Unless municipal hot water is somehow much more efficient than hot water heaters (and I'm skeptical, given the heat lost in transit), then it doesn't offset the costs per person, because those costs still have to be paid.
The main reason it can be more efficient is that they use waste heat from power plants.
In principle you can do the same thing at a smaller scale. Instead of burning natural gas or diesel/home heating oil in a furnace, burn it in a generator and heat your house with the engine coolant.
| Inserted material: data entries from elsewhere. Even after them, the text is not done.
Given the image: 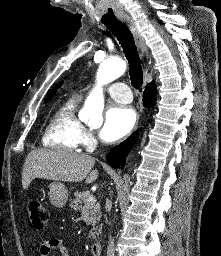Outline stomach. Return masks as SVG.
Returning <instances> with one entry per match:
<instances>
[{"mask_svg":"<svg viewBox=\"0 0 221 256\" xmlns=\"http://www.w3.org/2000/svg\"><path fill=\"white\" fill-rule=\"evenodd\" d=\"M49 196L55 207H63L68 200V190L64 184L53 182L49 185Z\"/></svg>","mask_w":221,"mask_h":256,"instance_id":"stomach-1","label":"stomach"}]
</instances>
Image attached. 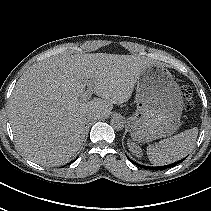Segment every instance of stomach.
Instances as JSON below:
<instances>
[{"label": "stomach", "instance_id": "obj_1", "mask_svg": "<svg viewBox=\"0 0 211 211\" xmlns=\"http://www.w3.org/2000/svg\"><path fill=\"white\" fill-rule=\"evenodd\" d=\"M136 84L137 110L129 117L131 137L148 143L174 134L181 125L183 97L169 70L151 63Z\"/></svg>", "mask_w": 211, "mask_h": 211}]
</instances>
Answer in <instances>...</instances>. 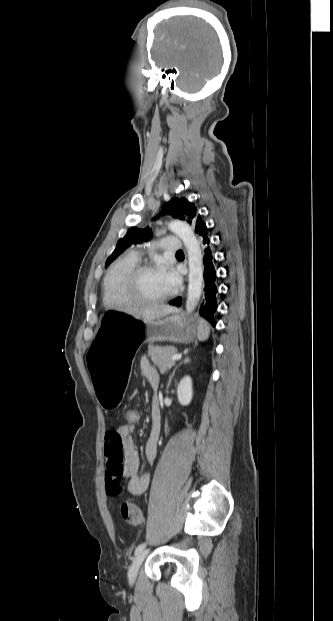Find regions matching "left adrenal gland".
Here are the masks:
<instances>
[{
    "instance_id": "a2214340",
    "label": "left adrenal gland",
    "mask_w": 333,
    "mask_h": 621,
    "mask_svg": "<svg viewBox=\"0 0 333 621\" xmlns=\"http://www.w3.org/2000/svg\"><path fill=\"white\" fill-rule=\"evenodd\" d=\"M189 362H190V359L187 357V358H185V360H184L183 362H181L180 364H178V365L174 368V370H173L172 374H171V375H170V377H169L168 384H167V388L170 386V384H171V380H172L173 376L175 375L176 370H177V369H178V368H179L182 364H188Z\"/></svg>"
}]
</instances>
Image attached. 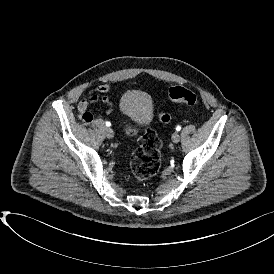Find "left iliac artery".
<instances>
[{"mask_svg":"<svg viewBox=\"0 0 274 274\" xmlns=\"http://www.w3.org/2000/svg\"><path fill=\"white\" fill-rule=\"evenodd\" d=\"M176 130H177V131H180V130H181V126H177V127H176Z\"/></svg>","mask_w":274,"mask_h":274,"instance_id":"44dca946","label":"left iliac artery"}]
</instances>
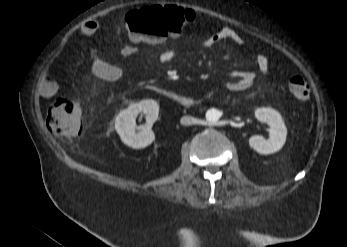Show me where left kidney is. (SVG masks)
Returning a JSON list of instances; mask_svg holds the SVG:
<instances>
[{
	"instance_id": "obj_1",
	"label": "left kidney",
	"mask_w": 347,
	"mask_h": 247,
	"mask_svg": "<svg viewBox=\"0 0 347 247\" xmlns=\"http://www.w3.org/2000/svg\"><path fill=\"white\" fill-rule=\"evenodd\" d=\"M255 117L270 127L269 138L254 135L249 139V145L260 154H272L279 151L286 142L287 128L280 113L272 108H258Z\"/></svg>"
}]
</instances>
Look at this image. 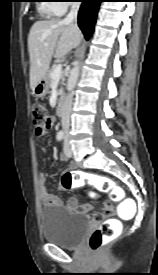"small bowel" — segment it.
<instances>
[{"label":"small bowel","instance_id":"c3829d8e","mask_svg":"<svg viewBox=\"0 0 158 275\" xmlns=\"http://www.w3.org/2000/svg\"><path fill=\"white\" fill-rule=\"evenodd\" d=\"M45 151V149H43ZM61 160H66L65 156H61ZM75 164H70L68 170H73ZM48 177L44 173H40L38 176V189L40 199L45 206L60 205L61 200L48 192ZM62 187V186H61ZM67 207L72 211H78L83 213H88L91 217H94L96 213H91V206L89 204H79L75 198H70L67 201Z\"/></svg>","mask_w":158,"mask_h":275}]
</instances>
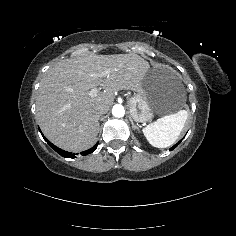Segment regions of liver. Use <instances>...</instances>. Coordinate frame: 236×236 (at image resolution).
<instances>
[{
    "mask_svg": "<svg viewBox=\"0 0 236 236\" xmlns=\"http://www.w3.org/2000/svg\"><path fill=\"white\" fill-rule=\"evenodd\" d=\"M150 68L141 56L84 53L49 68L38 89L36 121L43 134L61 149L91 148L99 132L96 109L107 113L118 90L136 91ZM109 69L111 72L102 76ZM100 87L96 96L89 90Z\"/></svg>",
    "mask_w": 236,
    "mask_h": 236,
    "instance_id": "liver-1",
    "label": "liver"
}]
</instances>
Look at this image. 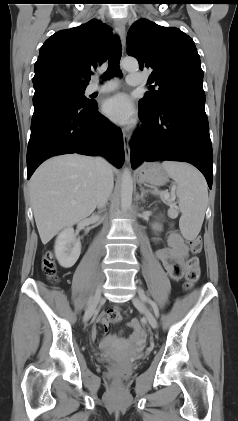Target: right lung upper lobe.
<instances>
[{
    "label": "right lung upper lobe",
    "mask_w": 238,
    "mask_h": 421,
    "mask_svg": "<svg viewBox=\"0 0 238 421\" xmlns=\"http://www.w3.org/2000/svg\"><path fill=\"white\" fill-rule=\"evenodd\" d=\"M111 39L110 27L96 19L56 32L40 48L34 87L53 83L86 87L90 70L107 60Z\"/></svg>",
    "instance_id": "1"
}]
</instances>
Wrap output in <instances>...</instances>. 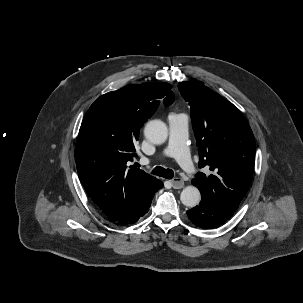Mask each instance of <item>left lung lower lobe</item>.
Here are the masks:
<instances>
[{"instance_id":"left-lung-lower-lobe-1","label":"left lung lower lobe","mask_w":303,"mask_h":303,"mask_svg":"<svg viewBox=\"0 0 303 303\" xmlns=\"http://www.w3.org/2000/svg\"><path fill=\"white\" fill-rule=\"evenodd\" d=\"M235 211L220 199L202 195L199 206L187 211V215L196 226L210 229L223 224Z\"/></svg>"}]
</instances>
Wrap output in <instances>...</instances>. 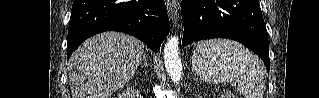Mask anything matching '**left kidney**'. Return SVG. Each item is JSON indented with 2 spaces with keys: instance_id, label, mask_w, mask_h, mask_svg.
<instances>
[{
  "instance_id": "obj_1",
  "label": "left kidney",
  "mask_w": 319,
  "mask_h": 98,
  "mask_svg": "<svg viewBox=\"0 0 319 98\" xmlns=\"http://www.w3.org/2000/svg\"><path fill=\"white\" fill-rule=\"evenodd\" d=\"M221 98H236L234 94H231V92H225Z\"/></svg>"
}]
</instances>
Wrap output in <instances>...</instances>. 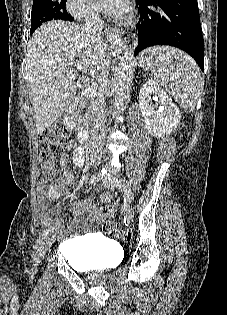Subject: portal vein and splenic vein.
I'll return each mask as SVG.
<instances>
[{
  "instance_id": "1",
  "label": "portal vein and splenic vein",
  "mask_w": 227,
  "mask_h": 315,
  "mask_svg": "<svg viewBox=\"0 0 227 315\" xmlns=\"http://www.w3.org/2000/svg\"><path fill=\"white\" fill-rule=\"evenodd\" d=\"M77 68H78L79 72L86 73V65H85V63H78L77 64ZM87 81H89V79H87ZM86 91L87 92H92L94 90L92 89V86L88 85L86 87Z\"/></svg>"
}]
</instances>
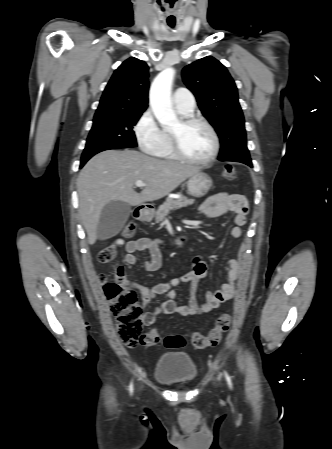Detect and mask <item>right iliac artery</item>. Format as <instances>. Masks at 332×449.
<instances>
[{"mask_svg": "<svg viewBox=\"0 0 332 449\" xmlns=\"http://www.w3.org/2000/svg\"><path fill=\"white\" fill-rule=\"evenodd\" d=\"M132 391H133V384L131 383L130 384V392L132 393Z\"/></svg>", "mask_w": 332, "mask_h": 449, "instance_id": "right-iliac-artery-1", "label": "right iliac artery"}]
</instances>
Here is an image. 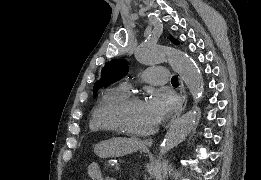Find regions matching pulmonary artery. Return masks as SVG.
I'll use <instances>...</instances> for the list:
<instances>
[{"label":"pulmonary artery","mask_w":261,"mask_h":180,"mask_svg":"<svg viewBox=\"0 0 261 180\" xmlns=\"http://www.w3.org/2000/svg\"><path fill=\"white\" fill-rule=\"evenodd\" d=\"M169 67H158V69H146L142 74L141 77L145 80L154 83H166V78L168 77ZM124 86L127 87L128 84L124 83Z\"/></svg>","instance_id":"1"}]
</instances>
Correct. Here for example you can see a pipeline running superheated water at ~120 C (250 F) 8 miles from the fourth-largest coal power plant in the world (5 GW) to a medium size city:
The plant generates so much waste heat (around 10 GW) while generating electricity that the heat loss in transport is pretty much irrelevant, as the heat is free anyway from the power plant's point of view.
You can use heat from burning garbage as well. My town has an incinerator which burns garbage at high temperatures, the heat is used to warm water which is used to heat buildings (as far as I know not as hot water directly).